The outline of his story is all too familiar by now: After his stint as New Jersey governor, Corzine, formerly the CEO of Goldman Sachs (GS), hooked up with an old Goldman buddy, Chris Flowers, at Flowers' private equity shop, JC Flowers & Co. The financiers owned a 10% stake in relatively obscure futures trading firm MF Global -- known primarily for a rogue trader who'd lost $141 million on a 2008 bet on wheat gone bad (simpler times, they were) -- and cooked up a plan for Corzine to turn MF Global into a full service investment bank. That would not only give Corzine a chance to play in the big game again, they also planned to make some cold hard cash along the way.
But it didn't turn out that way. MF Global is bankrupt, $1.2 billion in customer money is "missing," and Corzine is headed to Washington Thursday for one of our country's finest spectacles -- the Congressional grilling.
Corzine has got to be in a panic. Prideful Wall Street guys hate to be questioned about anything, and after the whole Goldman Abacus circus last year, the odds of him getting off with a slap on the wrist seem to be pretty much zero. While we don't exactly feel sorry for the man, we can't deny a little bit of pity. So we've done what no one else is likely doing these days -- we've done him a favor. We have prepared a cheat sheet of questions he should be thinking about. It's the least we could do.
The House Agriculture Committee has subpoenaed you to a hearing Thursday. Have you called your old buddies at Goldman to ask them what the white-hot glare of televised inquisition feels like?
Speaking of Goldman, the whiff of crony capitalism is all over the MF Global mess. CFTC chief Gary Gensler—your main regulator—was an ex-colleague from the firm. He's running scared now, saying he would recuse himself from the investigation. Which is hilarious, considering he seemed to have recused himself from regulating you in the first place. Your overhaul of MF Global also put you under the purview of the New York Fed, which gave the firm the designation of primary dealer this February. William Dudley runs the New York Fed. Also ex-Goldman. Tell the truth, now. Who cut what backroom deal and when?
The bigger issue regarding MF Global isn't that it took a huge bet with company money on European debt that didn't pan out. That was the firm's prerogative. Rather, it's the missing $1.2 billion in customer money. A charitable explanation is that the money is merely lost. A cynical one is that it was stolen. Either way, how is it possible that internal controls failed so miserably?
But let's get back to the bet. Your board allowed MF Global's exposure to risky European debt to rise from $1.5 billion in late 2010 to $6.3 billion as of October. I'm all for rolling the dice, but what the hell, man? That's like putting all your chips on double zero in roulette. Where did you lose all sense of restraint?

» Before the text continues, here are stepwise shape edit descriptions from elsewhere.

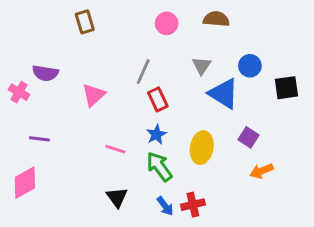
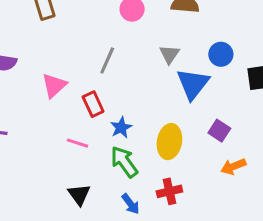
blue triangle: (224, 94) -> (193, 84), turned 36
red rectangle: (158, 99) -> (93, 104), moved
red cross: (193, 205) -> (169, 191), moved

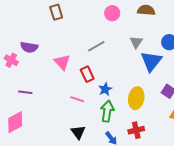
gray line: (107, 61) -> (96, 46), turned 36
pink triangle: (54, 85) -> (62, 62), turned -30
green arrow: (124, 162) -> (107, 111), turned 45

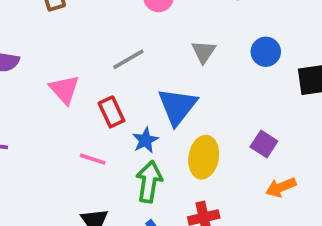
blue triangle: (151, 61) -> (177, 106), moved

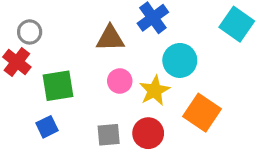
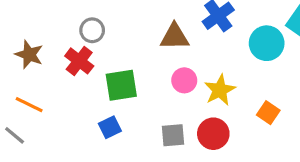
cyan circle: (180, 60) -> (267, 43), moved
orange square: (202, 113) -> (268, 113), size x0.6

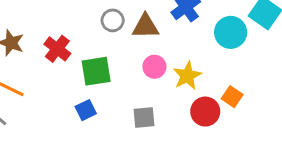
gray circle: (92, 30) -> (113, 20), moved
red circle: (213, 134) -> (205, 112), moved

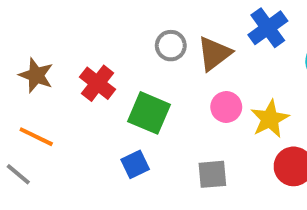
brown triangle: (145, 26) -> (214, 54), turned -36
green square: (96, 71) -> (149, 113), turned 32

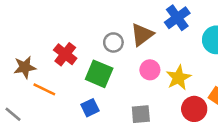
gray circle: (171, 46) -> (113, 42), moved
brown star: (36, 75) -> (25, 67), moved, turned -30
orange line: (36, 137) -> (44, 89), moved

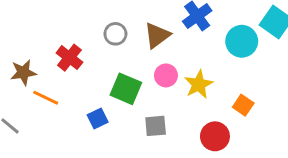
gray circle: (113, 42) -> (115, 34), moved
green square: (99, 74) -> (126, 89), moved
red circle: (194, 109) -> (215, 136), moved

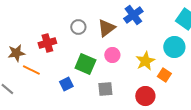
cyan circle: (242, 41) -> (174, 47), moved
red cross: (69, 58) -> (47, 43), turned 36
yellow star: (199, 84) -> (145, 61), moved

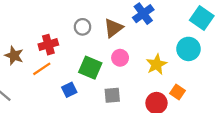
brown star: (16, 53) -> (14, 56), turned 30
orange line: (31, 70) -> (42, 69), moved, turned -60
orange square: (164, 75) -> (177, 92), moved

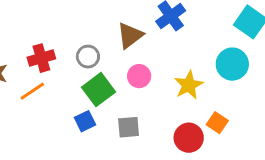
gray circle: (83, 27) -> (88, 57), moved
green square: (90, 68) -> (98, 90), turned 30
blue square: (69, 90) -> (85, 121), moved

The Wall Street Journal reported that MF Global's chief risk officer, Michael Roseman, expressed grave and growing concerns about MF Global's European exposure from the very start -- government bonds from Italy, Spain, Portugal, Ireland, and Belgium. Which would seem to be exactly his job. But you rebuffed him, on the apparent assumption that you knew better than he did. What was it that your risk officer said that didn't make sense to you?
The paper also said you told the board you would quit if they didn't trust your judgment on the bet. Where did you think you were? On an elementary school sports field? You were going to take your ball and go home? It wasn't your ball.
That said, the board of the company had to approve breaches of the firm's trading limits, something your continually increased bet is said to have done on several occasions. So it's their fault, right? Maybe the buck shouldn't stop with you but with the people who approved the higher and higher risk. Are you in a finger-pointing mood?
While I'm sure you feel terrible about everything that has happened, I wonder if you feel liable. Former MF Global employees have filed a class action lawsuit against you, other executives, and the board. Should you be writing some checks? You also helped write Sarbanes-Oxley in 2002. The missing $1 billion in customer accounts would seem a violation of that law -- you attested to firm financials that have proven false. Are you worried that they're readying the cell next to Madoff's for you?
There's a glass-half-full option here. With the CFTC looking to rein in futures firms in the wake of the debacle, you could quite rightly take "credit" for helping them out. You were obviously arguing against such change while still at MF Global, but you might now call yourself a Wall Street reformer. Maybe your next career?
I wrote an article in May 2010 suggesting that your MF Global adventure struck me as bizarre, a not-obvious step in your career. I called you a glutton for punishment, even though I obviously didn't see this coming. Remember that? You wouldn't take my calls? If you'd listened to me then, you might have avoided all this mess. Do you regret not picking up the phone?